- Problem to solve -
Images aside, return all the entries exactly.

Transcribed page contents
++++++++++

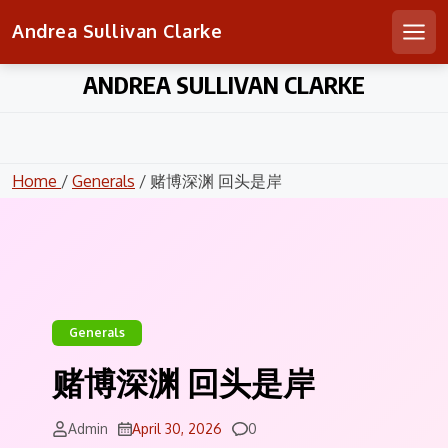
Andrea Sullivan Clarke
Men
Skip
ANDREA SULLIVAN CLARKE
to
content
Home
/
Generals
/ 赌博深渊 回头是岸
Generals
赌博深渊 回头是岸
Comments
Admin
April 30, 2026
0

++++++++++

- Solution to the exercise -
Andrea Sullivan Clarke
Men
Skip
ANDREA SULLIVAN CLARKE
to
content
Home
/
Generals
/ 赌博深渊 回头是岸
Generals
赌博深渊 回头是岸
Comments
Admin
April 30, 2026
0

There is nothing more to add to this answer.